A parte, tenemos modo para una sola mano, tanto izquierda como derecha; aceleración automática; asistencia en el derrapado; y toma de curvas como la propia velocidad y frenado. Opciones varias de sonido, tamaño de subtítulos, velocidad del texto y ajustes para daltonismo.
Un diez para Milestone por la decisión de incluir toda estas opciones en Screamer.
Espectáculo con identidad propia
Visualmente, Screamer apuesta fuerte por una estética anime cyberpunk muy marcada. Neo Rey y sus alrededores combinan luces de neón, entornos futuristas y escenarios más abiertos que portan variedad. Todo ello apoyado en Unreal Engine 5, que permite un acabado bastante sólido en PS5.

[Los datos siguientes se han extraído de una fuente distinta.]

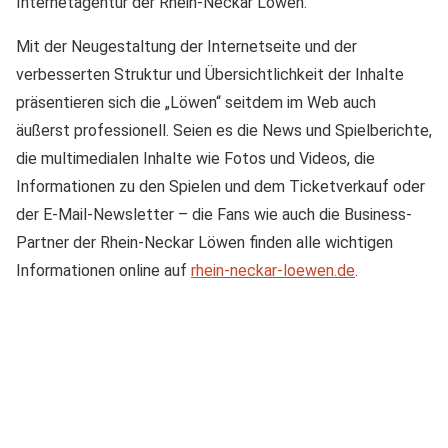
Internetagentur der Rhein-Neckar Löwen.
Mit der Neugestaltung der Internetseite und der
verbesserten Struktur und Übersichtlichkeit der Inhalte
präsentieren sich die „Löwen“ seitdem im Web auch
äußerst professionell. Seien es die News und Spielberichte,
die multimedialen Inhalte wie Fotos und Videos, die
Informationen zu den Spielen und dem Ticketverkauf oder
der E-Mail-Newsletter – die Fans wie auch die Business-
Partner der Rhein-Neckar Löwen finden alle wichtigen
Informationen online auf
rhein-neckar-loewen.de
.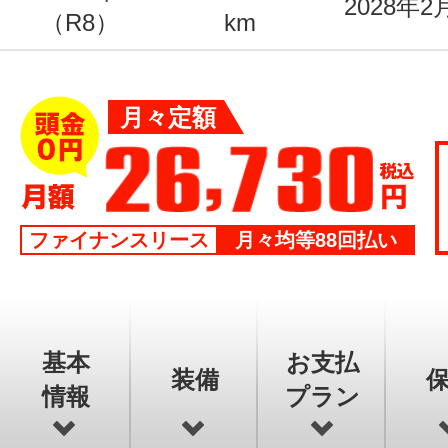
2028年2
（R8）
km
月々定額
ファイナンスリース
月々均等88回払い
基本
お支払
装備
情報
プラン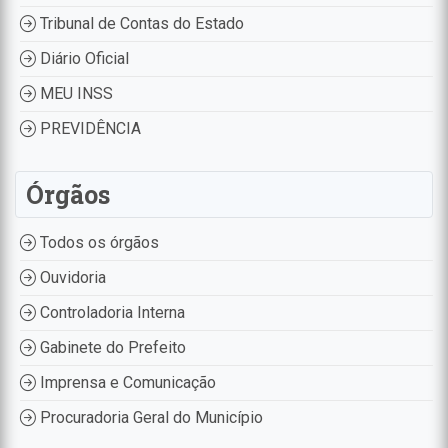
Tribunal de Contas do Estado
Diário Oficial
MEU INSS
PREVIDÊNCIA
Órgãos
Todos os órgãos
Ouvidoria
Controladoria Interna
Gabinete do Prefeito
Imprensa e Comunicação
Procuradoria Geral do Município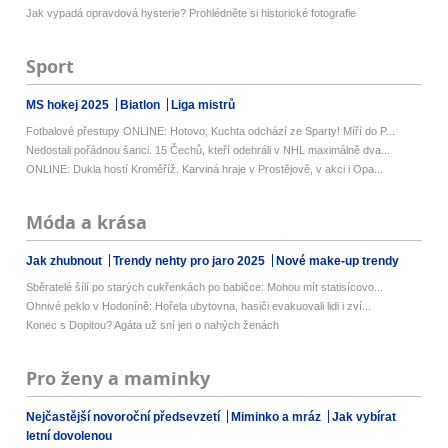
Jak vypadá opravdová hysterie? Prohlédněte si historické fotografie
Sport
MS hokej 2025
Biatlon
Liga mistrů
Fotbalové přestupy ONLINE: Hotovo, Kuchta odchází ze Sparty! Míří do P...
Nedostali pořádnou šanci. 15 Čechů, kteří odehráli v NHL maximálně dva...
ONLINE: Dukla hostí Kroměříž. Karviná hraje v Prostějově, v akci i Opa...
Móda a krása
Jak zhubnout
Trendy nehty pro jaro 2025
Nové make-up trendy
Sběratelé šílí po starých cukřenkách po babičce: Mohou mít statisícovo...
Ohnivé peklo v Hodoníně: Hořela ubytovna, hasiči evakuovali lidi i zví...
Konec s Dopitou? Agáta už sní jen o nahých ženách
Pro ženy a maminky
Nejčastější novoroční předsevzetí
Miminko a mráz
Jak vybírat
letní dovolenou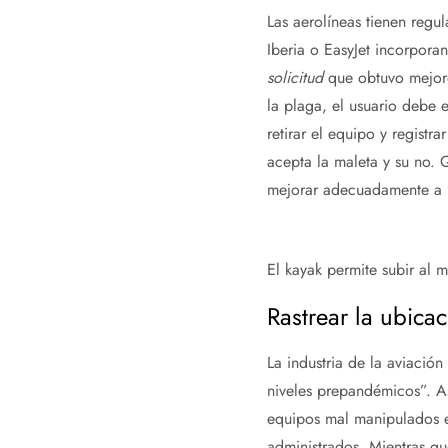
Las aerolíneas tienen regu
Iberia o EasyJet incorpora
solicitud
que obtuvo mejore
la plaga, el usuario debe e
retirar el equipo y registr
acepta la maleta y su no.
mejorar adecuadamente a u
El kayak permite subir al 
Rastrear la ubicac
La industria de la aviació
niveles prepandémicos”. As
equipos mal manipulados e
administrados. Mientras q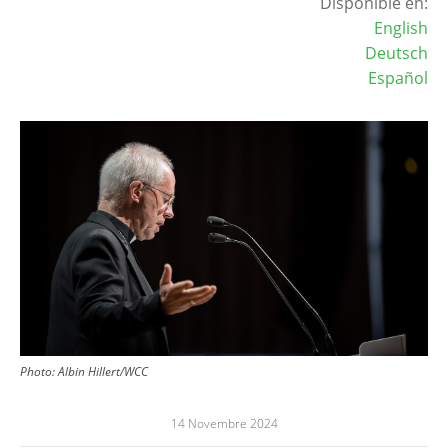
Disponible en:
English
Deutsch
Español
Image
Photo:
Albin Hillert/WCC
14 Novembre 2024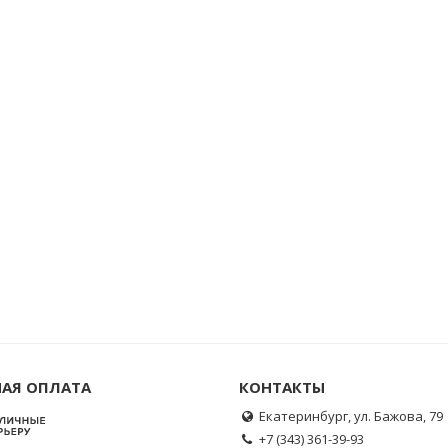
АЯ ОПЛАТА
КОНТАКТЫ
Екатеринбург, ул. Бажова, 79
+7 (343) 361-39-93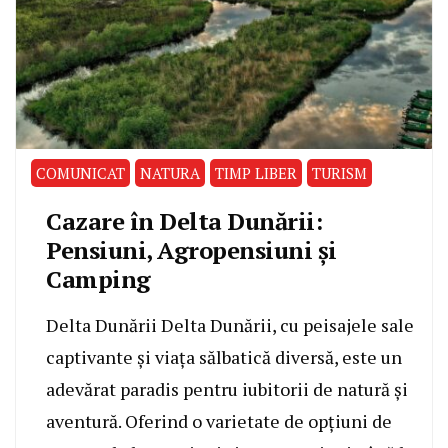
COMUNICAT
NATURA
TIMP LIBER
TURISM
Cazare în Delta Dunării:
Pensiuni, Agropensiuni și
Camping
Delta Dunării Delta Dunării, cu peisajele sale
captivante și viața sălbatică diversă, este un
adevărat paradis pentru iubitorii de natură și
aventură. Oferind o varietate de opțiuni de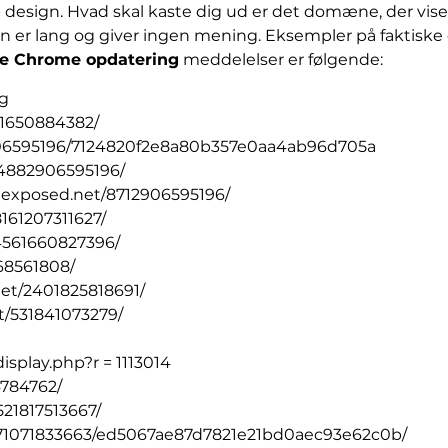
sign. Hvad skal kaste dig ud er det domæne, der vises 
 den er lang og giver ingen mening. Eksempler på faktis
e Chrome opdatering
meddelelser er følgende:
rg
171650884382/
2906595196/7124820f2e8a80b357e0aa4ab96d705a
/4882906595196/
texposed.net/8712906595196/
161207311627/
/4561660827396/
68561808/
.net/2401825818691/
t/531841073279/
splay.php?r = 1113014
4784762/
21817513667/
7371071833663/ed5067ae87d7821e21bd0aec93e62c0b/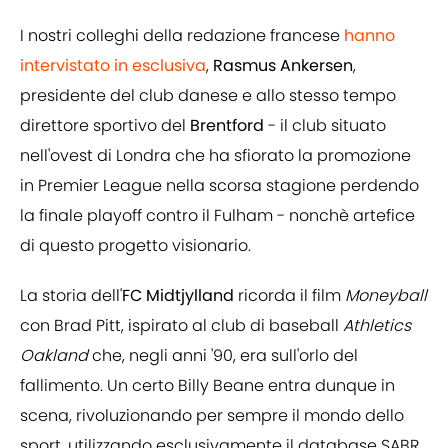
I nostri colleghi della redazione francese
hanno
intervistato in esclusiva
,
Rasmus Ankersen
,
presidente del club danese e allo stesso tempo
direttore sportivo del
Brentford
- il club situato
nell'ovest di Londra che ha sfiorato la promozione
in Premier League nella scorsa stagione perdendo
la finale playoff contro il Fulham - nonchè artefice
di questo progetto visionario.
La storia dell'
FC Midtjylland
ricorda il film
Moneyball
con Brad Pitt, ispirato al club di baseball
Athletics
Oakland
che, negli anni '90, era sull'orlo del
fallimento. Un certo Billy Beane entra dunque in
scena, rivoluzionando per sempre il mondo dello
sport, utilizzando esclusivamente il database SABR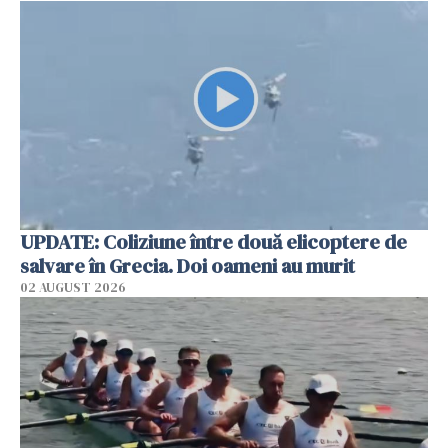
UPDATE: Coliziune între două elicoptere de
salvare în Grecia. Doi oameni au murit
02 AUGUST 2026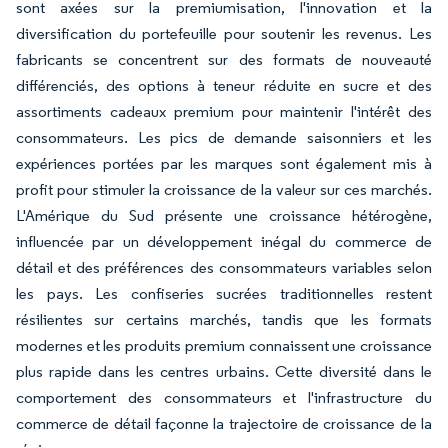
sont axées sur la premiumisation, l'innovation et la
diversification du portefeuille pour soutenir les revenus. Les
fabricants se concentrent sur des formats de nouveauté
différenciés, des options à teneur réduite en sucre et des
assortiments cadeaux premium pour maintenir l'intérêt des
consommateurs. Les pics de demande saisonniers et les
expériences portées par les marques sont également mis à
profit pour stimuler la croissance de la valeur sur ces marchés.
L'Amérique du Sud présente une croissance hétérogène,
influencée par un développement inégal du commerce de
détail et des préférences des consommateurs variables selon
les pays. Les confiseries sucrées traditionnelles restent
résilientes sur certains marchés, tandis que les formats
modernes et les produits premium connaissent une croissance
plus rapide dans les centres urbains. Cette diversité dans le
comportement des consommateurs et l'infrastructure du
commerce de détail façonne la trajectoire de croissance de la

Las cinemáticas, por su parte, elevan la presentación general. No solo por su calidad, sino por cómo refuerzan la personalidad del juego. Aunque no esperéis algo al nivel Ni no Kuni, ya que serán más bien escasas y la gran parte del modo historia será la típica visual novel.
En cuanto al rendimiento, la experiencia es estable en líneas generales, con una sensación de velocidad bien conseguida. No es un despliegue técnico que busque el realismo extremo, pero tampoco lo necesita: su fuerza está en el estilo, no en la simulación.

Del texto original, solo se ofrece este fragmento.